The various illustrative logical blocks and modules described in connection with the embodiments disclosed herein can be implemented or performed by a machine, such as a processing unit or processor, a digital signal processor (DSP), an application specific integrated circuit (ASIC), a field programmable gate array (FPGA) or other programmable logic device, discrete gate or transistor logic, discrete hardware components, or any combination thereof designed to perform the functions described herein. A processor can be a microprocessor, but in the alternative, the processor can be a controller, microcontroller, or state machine, combinations of the same, or the like. A processor can include electrical circuitry configured to process computer-executable instructions. In another embodiment, a processor includes an FPGA or other programmable device that performs logic operations without processing computer-executable instructions. A processor can also be implemented as a combination of computing devices, for example, a combination of a DSP and a microprocessor, a plurality of microprocessors, one or more microprocessors in conjunction with a DSP core, or any other such configuration. Although described herein primarily with respect to digital technology, a processor may also include primarily analog components. For example, some or all of the signal processing algorithms described herein may be implemented in analog circuitry or mixed analog and digital circuitry. A computing environment can include any type of computer system, including, but not limited to, a computer system based on a microprocessor, a mainframe computer, a digital signal processor, a portable computing device, a device controller, or a computational engine within an appliance, to name a few.
Conditional language such as, among others, “can,” “could,” “might” or “may,” unless specifically stated otherwise, are understood within the context as used in general to convey that certain embodiments include, while other embodiments do not include, certain features, elements and/or steps. Thus, such conditional language is not generally intended to imply that features, elements and/or steps are in any way required for one or more embodiments or that one or more embodiments necessarily include logic for deciding, with or without user input or prompting, whether these features, elements and/or steps are included or are to be performed in any particular embodiment.

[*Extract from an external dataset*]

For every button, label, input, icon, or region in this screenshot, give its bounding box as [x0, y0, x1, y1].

Disjunctive language such as the phrase “at least one of X, Y, or Z,” unless specifically stated otherwise, is understood with the context as used in general to present that an item, term, etc., may be either X, Y, or Z, or any combination thereof (for example, X, Y, and/or Z). Thus, such disjunctive language is not generally intended to, and should not, imply that certain embodiments require at least one of X, at least one of Y, or at least one of Z to each be present.
Any process descriptions, elements or blocks in the flow diagrams described herein and/or depicted in the attached figures should be understood as potentially representing modules, segments, or portions of code which include one or more executable instructions for implementing specific logical functions or elements in the process. Alternate implementations are included within the scope of the embodiments described herein in which elements or functions may be deleted, executed out of order from that shown, or discussed, including substantially concurrently or in reverse order, depending on the functionality involved as would be understood by those skilled in the art.

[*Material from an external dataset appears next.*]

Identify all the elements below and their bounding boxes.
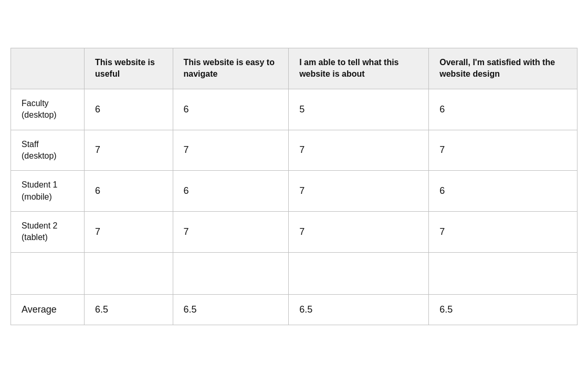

Unless otherwise explicitly stated, articles such as “a” or “an” should generally be interpreted to include one or more described items. Accordingly, phrases such as “a device configured to” are intended to include one or more recited devices. Such one or more recited devices can also be collectively configured to carry out the stated recitations. For example, “a processor configured to carry out recitations A, B and C” can include a first processor configured to carry out recitation A working in conjunction with a second processor configured to carry out recitations B and C.

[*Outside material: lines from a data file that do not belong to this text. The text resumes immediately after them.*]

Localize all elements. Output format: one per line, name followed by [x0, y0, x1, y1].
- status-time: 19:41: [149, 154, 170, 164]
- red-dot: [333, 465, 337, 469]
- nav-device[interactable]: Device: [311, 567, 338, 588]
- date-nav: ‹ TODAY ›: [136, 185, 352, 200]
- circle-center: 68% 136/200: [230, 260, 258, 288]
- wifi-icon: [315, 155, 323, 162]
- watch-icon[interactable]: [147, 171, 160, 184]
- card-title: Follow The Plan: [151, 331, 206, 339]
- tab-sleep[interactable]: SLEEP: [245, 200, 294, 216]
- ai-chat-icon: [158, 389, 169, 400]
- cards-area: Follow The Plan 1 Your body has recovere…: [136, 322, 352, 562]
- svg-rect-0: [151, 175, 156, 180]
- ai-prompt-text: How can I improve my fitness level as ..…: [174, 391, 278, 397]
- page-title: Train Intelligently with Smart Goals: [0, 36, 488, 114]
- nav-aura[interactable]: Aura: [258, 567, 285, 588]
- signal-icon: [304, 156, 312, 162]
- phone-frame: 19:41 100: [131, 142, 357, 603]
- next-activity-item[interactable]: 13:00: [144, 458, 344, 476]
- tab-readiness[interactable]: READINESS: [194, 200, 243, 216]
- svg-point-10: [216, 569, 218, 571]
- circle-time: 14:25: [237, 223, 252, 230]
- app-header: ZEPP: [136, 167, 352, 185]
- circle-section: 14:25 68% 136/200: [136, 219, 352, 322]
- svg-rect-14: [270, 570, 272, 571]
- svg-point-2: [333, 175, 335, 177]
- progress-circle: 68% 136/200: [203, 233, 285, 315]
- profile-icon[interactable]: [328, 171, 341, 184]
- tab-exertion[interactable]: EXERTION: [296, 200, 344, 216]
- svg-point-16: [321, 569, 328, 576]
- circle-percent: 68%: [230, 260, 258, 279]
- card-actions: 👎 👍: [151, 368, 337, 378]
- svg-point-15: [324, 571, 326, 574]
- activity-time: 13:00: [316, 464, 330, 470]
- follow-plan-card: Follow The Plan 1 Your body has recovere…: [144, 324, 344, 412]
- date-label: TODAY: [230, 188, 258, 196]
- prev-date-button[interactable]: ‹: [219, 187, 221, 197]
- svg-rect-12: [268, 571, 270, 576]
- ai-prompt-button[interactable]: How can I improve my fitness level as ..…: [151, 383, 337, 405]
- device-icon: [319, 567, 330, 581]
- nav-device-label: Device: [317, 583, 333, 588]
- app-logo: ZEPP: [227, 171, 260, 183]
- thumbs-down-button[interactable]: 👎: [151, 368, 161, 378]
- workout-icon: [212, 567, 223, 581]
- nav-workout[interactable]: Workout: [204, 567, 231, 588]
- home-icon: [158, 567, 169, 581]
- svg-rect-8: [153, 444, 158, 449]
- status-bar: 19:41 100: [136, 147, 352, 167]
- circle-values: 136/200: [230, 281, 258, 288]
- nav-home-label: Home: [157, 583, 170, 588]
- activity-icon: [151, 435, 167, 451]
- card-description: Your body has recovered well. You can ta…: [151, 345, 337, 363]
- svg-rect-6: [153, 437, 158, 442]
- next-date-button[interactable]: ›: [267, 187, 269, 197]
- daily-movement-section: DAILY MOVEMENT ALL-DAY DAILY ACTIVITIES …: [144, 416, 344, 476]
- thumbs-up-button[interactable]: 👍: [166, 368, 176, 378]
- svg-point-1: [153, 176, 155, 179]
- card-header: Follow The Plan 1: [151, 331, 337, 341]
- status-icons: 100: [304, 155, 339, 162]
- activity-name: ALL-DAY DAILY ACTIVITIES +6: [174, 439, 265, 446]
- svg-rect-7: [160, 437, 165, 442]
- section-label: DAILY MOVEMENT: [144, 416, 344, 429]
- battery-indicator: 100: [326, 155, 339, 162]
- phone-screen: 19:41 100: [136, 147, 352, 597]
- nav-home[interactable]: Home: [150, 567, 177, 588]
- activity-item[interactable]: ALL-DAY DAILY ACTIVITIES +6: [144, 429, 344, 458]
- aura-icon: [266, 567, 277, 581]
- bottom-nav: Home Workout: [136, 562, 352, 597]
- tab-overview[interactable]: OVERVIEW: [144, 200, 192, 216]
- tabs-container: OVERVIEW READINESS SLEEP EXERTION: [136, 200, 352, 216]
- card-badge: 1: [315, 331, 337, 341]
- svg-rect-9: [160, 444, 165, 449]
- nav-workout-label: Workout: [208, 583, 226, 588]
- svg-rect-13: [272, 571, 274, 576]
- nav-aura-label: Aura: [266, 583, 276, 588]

It should be emphasized that many variations and modifications may be made to the above-described embodiments, the elements of which are to be understood as being among other acceptable examples. All such modifications and variations are intended to be included herein within the scope of this disclosure.
The following list has example embodiments that are within the scope of this disclosure. The example embodiments that are listed should in no way be interpreted as limiting the scope of the embodiments. Various features of the example embodiments that are listed can be removed, added, or combined to form additional embodiments, which are part of this disclosure.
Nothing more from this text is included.